Move 6. In conclusion, this study points to a new lift mechanism that might be used by a wide range of animal and engineered flyers and swimmers.

Instructions

• explain the limitations of your study (conceptual limitations, limitations of the study design, strength of the collected data)

Example for a made-up article entitled “Insects use unsteady lift mechanisms to fly”

Move 7. Yet our study design did not allow us to determine whether this vortex is stabilized by the fast wing beat or the swept-back leading edge. Nevertheless, the robustness of this vortex suggests that this lift mechanism might be used by a wide range of animal and engineered flyers and swimmers. Our study allowed us to determine the range of wing-beat frequencies over which this vortex remains stable and to obtain rough estimates of the lift contribution of three different lift generating mechanisms.  It did not allow us to examine the effect of wing shape, especially wing sweep.

Instructions

• Discuss what future research is made possible by your findings, what new questions are arising

Example for a made-up article entitled “Insects use unsteady lift mechanisms to fly”

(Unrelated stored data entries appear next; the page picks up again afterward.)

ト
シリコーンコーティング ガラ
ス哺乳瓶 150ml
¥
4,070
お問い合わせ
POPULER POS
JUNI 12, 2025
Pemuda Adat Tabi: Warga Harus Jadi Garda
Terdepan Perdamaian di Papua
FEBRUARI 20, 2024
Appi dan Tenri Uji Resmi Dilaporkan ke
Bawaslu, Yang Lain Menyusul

Move 8. Future studies should explore the effect of wing sweep, and wing aspect ratio. By varying wing shape and wing motion, it will be possible to determine whether the vortex is stabilized by wing shape (sweep) or motion (high wing beat frequency).  If the vortex can be stabilized by both mechanisms, then the leading-edge vortex is likely to be an important new lift mechanisms that can be exploited by bio-inspired designs.

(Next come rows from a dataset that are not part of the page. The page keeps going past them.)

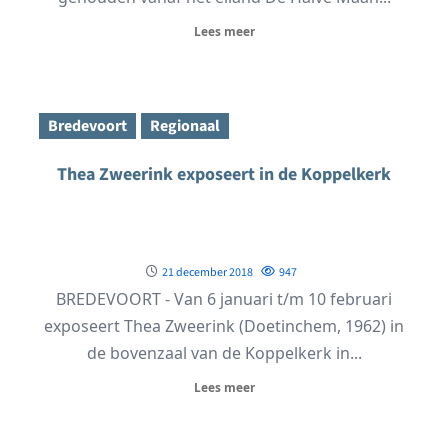
Lees meer
Bredevoort
Regionaal
Thea Zweerink exposeert in de Koppelkerk
21 december 2018
947
BREDEVOORT - Van 6 januari t/m 10 februari
exposeert Thea Zweerink (Doetinchem, 1962) in
de bovenzaal van de Koppelkerk in...
Lees meer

Move 1. In this study, we aimed to discover a new lift mechanism to understand how insects fly. We proposed that insects use unsteady lift mechanisms that exploit phenomena related to dynamic stall. Stall occurs when a wing operates at a high angle of attack, leading to a brief increase in lift. Dynamic stall occurs when a wing suddenly increases its angle of attack. Move 2. We found that insect wings generate substantial lift using a mechanism called a ‘leading edge vortex’. This mechanism accounted for up to 60% of the generated lift, with rotational lift and conventional lift making up the remaining 40%. Move 3. In contradiction to our expectations, we found that this 'leading edge vortex' mechanism is not a form of dynamic stall. The mechanism for generating the vortex is related to stall only insofar as stall causes the vortex to form. But unlike in a stalled wing, the vortex does not continue to grow until it detaches from the wing. Instead, the vortex reaches a stable size as vortex energy is convected down the wing and shed at the wing tip, allowing the vortex to remain attached to the wing. Move 4. This lift mechanism differs from the static lift generated by most fixed-wing airplanes and soaring birds. It is more similar to the lift mechanisms of swept-wing planes, which also generate a leading-edge vortex.

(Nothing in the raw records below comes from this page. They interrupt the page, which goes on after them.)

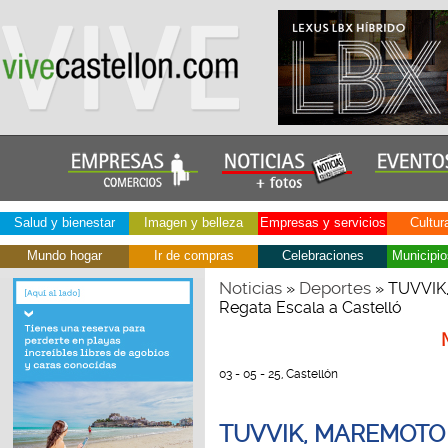
Salud y bienestar
Imagen y belleza
Empresas y servicios
Cultur
Mundo hogar
Ir de compras
Celebraciones
Municipio
Noticias
Deportes
»
» TUVVIK
Regata Escala a Castelló
03 - 05 - 25, Castellón
TUVVIK, MAREMOTO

Move 5. We expected to find a lift mechanism that exploits the fast wing beat of insects. Yet the mechanism we found, a leading-edge vortex, might not require a fast wing beat to to remain stable. Instead it could be stabilized by any mechanism that convects energy away from the vortex core, such as a swept leading edge, as observed on the Concorde airplane. Move 6. In conclusion, this study points to a new lift mechanism that might be used by a wide range of animal and engineered flyers and swimmers. Move 7. Yet our study design did not allow us to determine whether this vortex is stabilized by the fast wing beat or the swept-back leading edge. Nevertheless, the robustness of this vortex suggests that this lift mechanism might be used by a wide range of animal and engineered flyers and swimmers. Our study allowed us to determine the range of wing-beat frequencies over which this vortex remains stable and to obtain rough estimates of the lift contribution of three different lift generating mechanisms.  It did not allow us to examine the effect of wing shape, especially wing sweep. Move 8. Future studies should explore the effect of wing sweep, and wing aspect ratio. By varying wing shape and wing motion, it will be possible to determine whether the vortex is stabilized by wing shape (sweep) or motion (high wing beat frequency).  If the vortex can be stabilized by both mechanisms, then the leading-edge vortex is likely to be an important new lift mechanisms that can be exploited by bio-inspired designs.